_WHAT YOU WILL DO:_ Gather, from the listing beneath this task, every line holding the string "para".

*** DATA FOR PROCESSING Section Begins ***

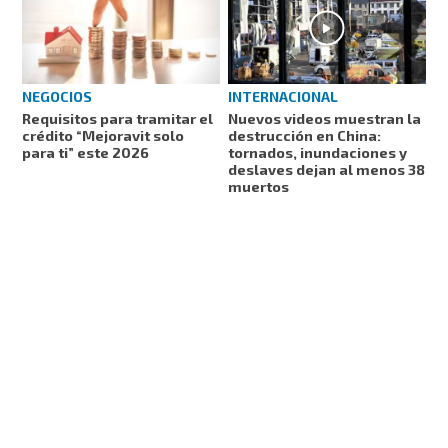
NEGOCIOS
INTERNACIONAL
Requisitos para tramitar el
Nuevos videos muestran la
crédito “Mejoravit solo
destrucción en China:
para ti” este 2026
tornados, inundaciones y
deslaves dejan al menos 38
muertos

*** DATA FOR PROCESSING Section Ends ***
*** DATA FOR PROCESSING Section Begins ***

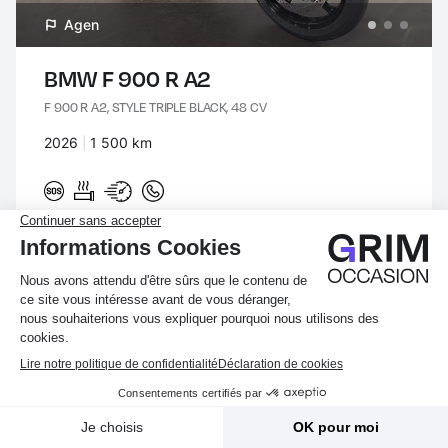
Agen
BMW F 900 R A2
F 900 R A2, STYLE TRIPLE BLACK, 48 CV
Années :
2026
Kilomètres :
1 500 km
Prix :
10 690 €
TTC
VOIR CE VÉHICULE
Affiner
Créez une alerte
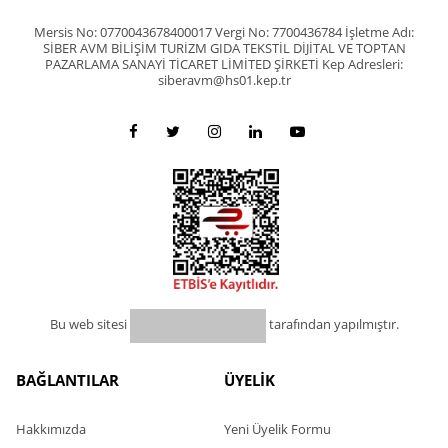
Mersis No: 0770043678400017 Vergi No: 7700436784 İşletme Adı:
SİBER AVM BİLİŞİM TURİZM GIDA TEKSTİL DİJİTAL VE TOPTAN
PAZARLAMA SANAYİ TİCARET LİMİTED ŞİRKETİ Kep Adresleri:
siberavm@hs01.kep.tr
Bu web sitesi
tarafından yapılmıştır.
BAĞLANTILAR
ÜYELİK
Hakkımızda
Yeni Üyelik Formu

*** DATA FOR PROCESSING Section Ends ***
*** DATA FOR PROCESSING Section Begins ***

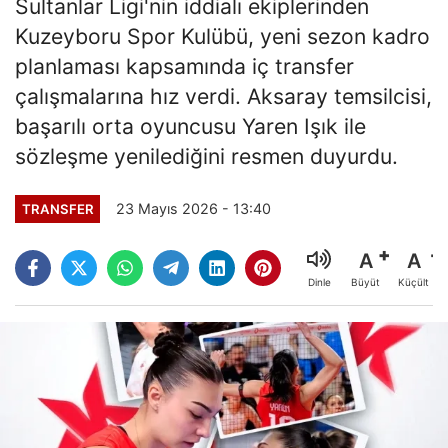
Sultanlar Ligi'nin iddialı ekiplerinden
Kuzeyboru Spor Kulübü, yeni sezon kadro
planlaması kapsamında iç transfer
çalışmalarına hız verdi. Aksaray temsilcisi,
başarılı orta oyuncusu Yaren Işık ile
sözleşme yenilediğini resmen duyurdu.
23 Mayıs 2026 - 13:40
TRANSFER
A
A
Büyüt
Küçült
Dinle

*** DATA FOR PROCESSING Section Ends ***

_RESULT BELOW:_
Requisitos para tramitar el
para ti” este 2026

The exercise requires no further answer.